Fascinée, Alice osa enfin s’approcher. Même ligoté, le lézard dégageait une force brute que la jeune femme n’avait jamais ressentie auparavant. Seule, elle n’aurait pas réussi à lutter contre ces muscles puissants, ces longues griffes meurtrières et ces crocs venimeux et tranchants. La peau épaisse recouverte d’écailles noires, dures et lisses était une véritable cuirasse impénétrable.

Alice aperçu la blessure au niveau de l’épaule.

- Là ! fit-elle remarquer.

- J’ai vu, répondit le forain qui se relevait. Cela l’a affaibli, mais il s’en remettra. C’est coriace ces petites bêtes !

D’un geste, il souleva le varan et le jeta sur ses épaules comme s’il s’agissait d’une simple couverture.

- Les chasseurs n’ont pas fini de battre les bois ! dit-il dans un éclat de rire.

La jeune femme s’amusa de sa réaction. Elle aussi trouvait plaisante l’idée de faire tourner en bourrique tous ces gens prêts à donner la mort pour un oui ou pour un non. Le forain la salua d’un clin d’œil et s’en alla comme il était venu, en rôdeur clandestin.

Alice finit par se demander si tout ceci avait bien été réel.


Elle retrouva Anita et Brutus qui guettaient son retour en trépignant.

- Te voilà enfin ! s’exclama son amie qui lui sauta au cou.

Elle se mit à la palper, inspectant chaque parcelle de son corps, chaque écorchure, pour s’assurer qu’elle se portait bien.
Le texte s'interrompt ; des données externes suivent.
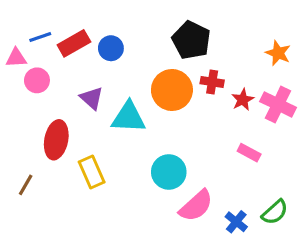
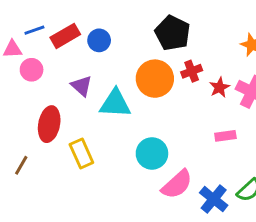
red cross: (212, 82) -> (192, 71), turned -30
pink rectangle: (249, 153) -> (225, 136), turned -36
blue cross: (236, 222) -> (214, 199), size x1.4

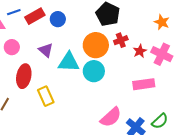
pink circle: (32, 70) -> (12, 47), moved
pink rectangle: (225, 136) -> (144, 84), size x1.5
cyan circle: (152, 153) -> (94, 71), moved

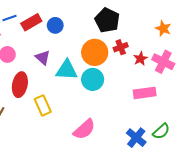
pink semicircle: (111, 117) -> (84, 129), moved

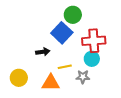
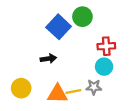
blue square: (62, 33) -> (59, 27), moved
red cross: (94, 41) -> (106, 46), size x0.7
yellow line: (65, 67) -> (73, 92), moved

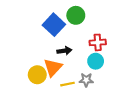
black arrow: (48, 59) -> (64, 51), moved
yellow circle: (21, 88) -> (37, 75), moved
orange triangle: (57, 94) -> (53, 67), moved, turned -48

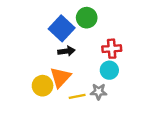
black arrow: (64, 51) -> (66, 51), moved

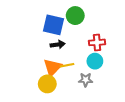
blue square: (62, 28) -> (53, 25), turned -30
yellow circle: (43, 86) -> (47, 84), moved
yellow line: (77, 96) -> (67, 65), moved

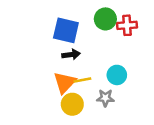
green circle: (75, 16) -> (105, 19), moved
red cross: (97, 42) -> (127, 25), moved
yellow circle: (47, 84) -> (72, 104), moved

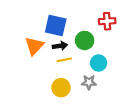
green circle: (105, 19) -> (85, 40), moved
yellow line: (82, 80) -> (64, 60), moved
orange triangle: (65, 83) -> (34, 46), moved

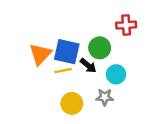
blue square: (56, 25) -> (67, 52), moved
black arrow: (60, 46) -> (88, 66), moved, turned 48
yellow line: (64, 60) -> (63, 71), moved

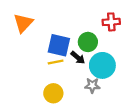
orange triangle: (40, 54) -> (23, 23), moved
cyan circle: (116, 74) -> (102, 65), size x1.5
yellow circle: (72, 103) -> (53, 93), moved

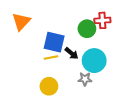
green circle: (88, 42) -> (87, 29), moved

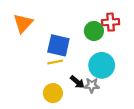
black arrow: (72, 53) -> (77, 82), moved

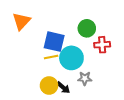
red cross: (111, 22) -> (102, 45), moved
cyan circle: (102, 65) -> (71, 58), moved
black arrow: (77, 82) -> (63, 88), moved

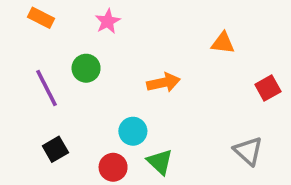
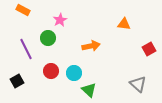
pink star: (108, 21) -> (60, 20), moved
black square: (55, 149) -> (17, 81), moved
red circle: (113, 167) -> (51, 71), moved

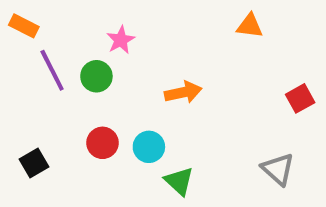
orange rectangle: (23, 10) -> (24, 26), moved
orange triangle: (124, 24) -> (250, 26), moved
purple line: (26, 49) -> (52, 70), moved

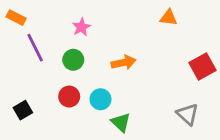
green circle: (96, 76) -> (73, 60), moved
red square: (300, 98) -> (203, 67), size x1.4

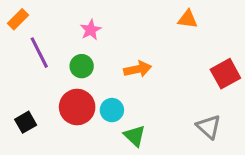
orange rectangle: (16, 18) -> (18, 19), turned -72
red circle: (69, 97) -> (77, 107), size x1.5

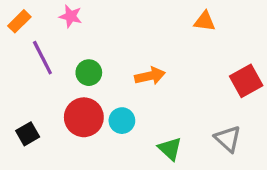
pink star: (91, 30) -> (71, 16), moved, turned -30
green triangle: (135, 136) -> (170, 149), moved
- Rien ne manque ! Tout est en ordre ! soupira-t-elle de soulagement. Je ne vais pas te sermonner, seulement sache que pour rester en bonne santé, les chasses au dragon ne sont pas recommandées !

Alice rit en flattant le doux museau de Brutus qui l’enveloppait de son souffle chaud et rassurant. Le ton moralisateur d’Anita céda la place à la curiosité et l’excitation.

- Que s’est-il passé là-bas ? Tu as rencontré le géant qui pourchassait ce monstre ? Est-ce qu’il t’a parlé ? Tu sais d’où il vient ?

Alice sauta sur Brutus, son arc en travers de son dos, ses flèches sagement rangées dans leur carquois. Elle tendit la main pour aider Anita à grimper.

- Rentrons ! Je te raconterai tout sur le dragon qui n’en était pas un devant un bon repas. Toutes ces émotions m’ont ouvert l’appétit.

Brûlant de la questionner encore, Anita se mordit la langue et prit son mal en patience, se réjouissant d’entendre les aventures d’Alice et du dragon noir.